Pete Ricketts, Nebraska's junior U.S. senator and former governor who in 2022 voiced support for a total abortion ban in the state including in cases of rape and incest, is now backing an effort to enshrine a 12-week abortion ban in the state's constitution.
Ricketts last month donated $500,000 to the Protect Women and Children committee, which launched a ballot initiative in March aimed at amending the state's constitution to bar most abortions after 12 weeks of pregnancy with exceptions for rape, incest and medical emergencies — a proposal that mirrors the abortion parameters that already exist in state law.
His donation accounted for 100% of the committee's cash balance as of March 26, when the filing period for the group's initial campaign finance disclosure form ended.
The effort is meant to rival a ballot initiative backed by abortion rights advocates generally considered to be around 23 or 24 weeks gestational age.
Organizers launched that effort late last year after Nebraska's Legislature in May passed a bill that restricted access to abortion in the state from 20 weeks post-fertilization to 12 weeks based on gestational age. Lawmakers passed the bill less than a month after of breaking a filibuster.
"I believe that life begins at conception and what we ought to do is do as much as possible to protect as many babies as possible," Ricketts said in a conference call with reporters Wednesday morning.
"In Nebraska, we — years ago — had the first ban on abortion at 20 weeks and the Legislature recently moved that down to 12 weeks, which frankly is in line with most countries around the world that are taking steps to protect babies."
He suggested the Protect Our Rights campaign to enshrine abortion access until fetal viability is an "abortion lobby" effort to "allow anybody who is a medical professional to make a judgment on the viability of that baby" and, if passed, would "reduce protections for babies."
"I support protecting more babies and that's why I support the Protect Women and Children ballot initiative," Ricketts added.
His financial support for the campaign seeking to enshrine Nebraska's 12-week abortion ban marks a reversal for the former governor and reflects the changing politics surrounding abortion both in the state and across the country.
After the U.S. Supreme Court overturned Roe v.
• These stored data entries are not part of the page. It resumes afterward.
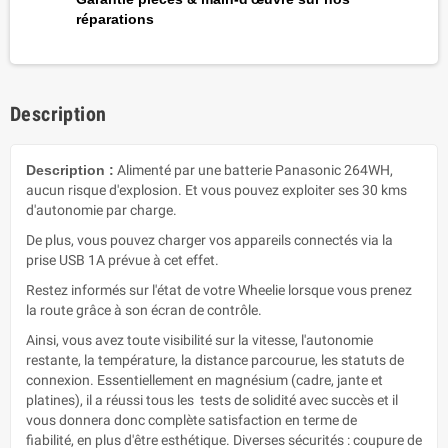
réparations
Description
Description :
Alimenté par une batterie Panasonic 264WH,
aucun risque d'explosion. Et vous pouvez exploiter ses 30 kms
d'autonomie par charge.
De plus, vous pouvez charger vos appareils connectés via la
prise USB 1A prévue à cet effet.
Restez informés sur l'état de votre Wheelie lorsque vous prenez
la route grâce à son écran de contrôle.
Ainsi, vous avez toute visibilité sur la vitesse, l'autonomie
restante, la température, la distance parcourue, les statuts de
connexion. Essentiellement en magnésium (cadre, jante et
platines), il a réussi tous les tests de solidité avec succès et il
vous donnera donc complète satisfaction en terme de
fiabilité, en plus d'être esthétique. Diverses sécurités : coupure de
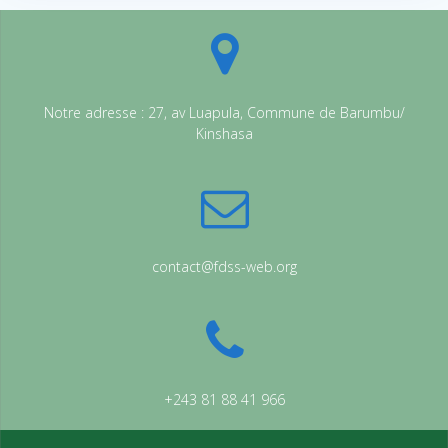
Notre adresse : 27, av Luapula, Commune de Barumbu/
Kinshasa
contact@fdss-web.org
+243 81 88 41 966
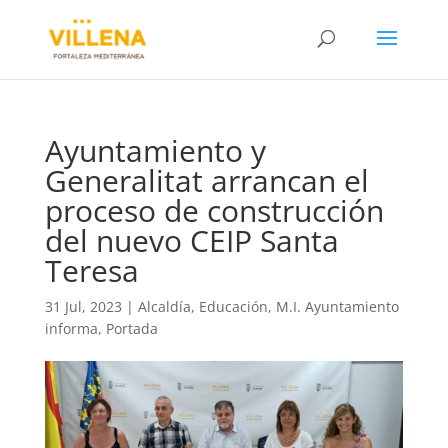
Ayuntamiento y
Generalitat arrancan el
proceso de construcción
del nuevo CEIP Santa
Teresa
31 Jul, 2023
|
Alcaldía
,
Educación
,
M.I. Ayuntamiento
informa
,
Portada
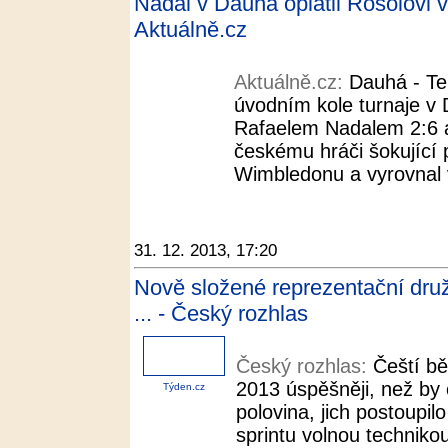
Nadal v Dauhá oplatil Rosolovi 
Aktuálně.cz
Aktuálně.cz:
Dauhá - Te
úvodním kole turnaje v
Rafaelem Nadalem 2:6 a 
českému hráči šokující 
Wimbledonu a vyrovnal 
31. 12. 2013, 17:20
Nově složené reprezentační druž
... - Český rozhlas
Český rozhlas:
Čeští bě
2013 úspěšněji, než by č
Týden.cz
polovina, jich postoupilo
sprintu volnou technik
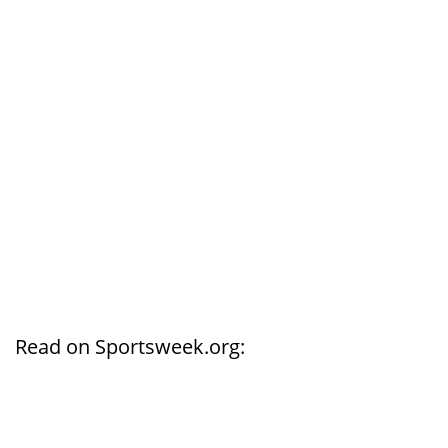
Read on Sportsweek.org:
Wade in June 2022, voters in more than a half-dozen states — including in traditionally conservative states such as Ohio, Kansas, Kentucky and Montana — have either affirmed abortion access or turned back attempts to further restrict abortion access.
The unpopularity of near and total abortion bans across the country has left Republican candidates and office-holders searching for political safe ground as anti-abortion advocacy groups and religious conservatives .
Former President Donald Trump, who has taken credit for the reversal of Roe v. Wade, faced fierce criticism from anti-abortion advocates including former Vice President Mike Pence earlier this month on abortion access going forward.
In Arizona, Republican Senate candidate Kari Lake last week virtually outlawing abortion, calling the court's ruling "out of step with Arizonans.†She had praised the 160-year-old measure as "a great law" in 2022.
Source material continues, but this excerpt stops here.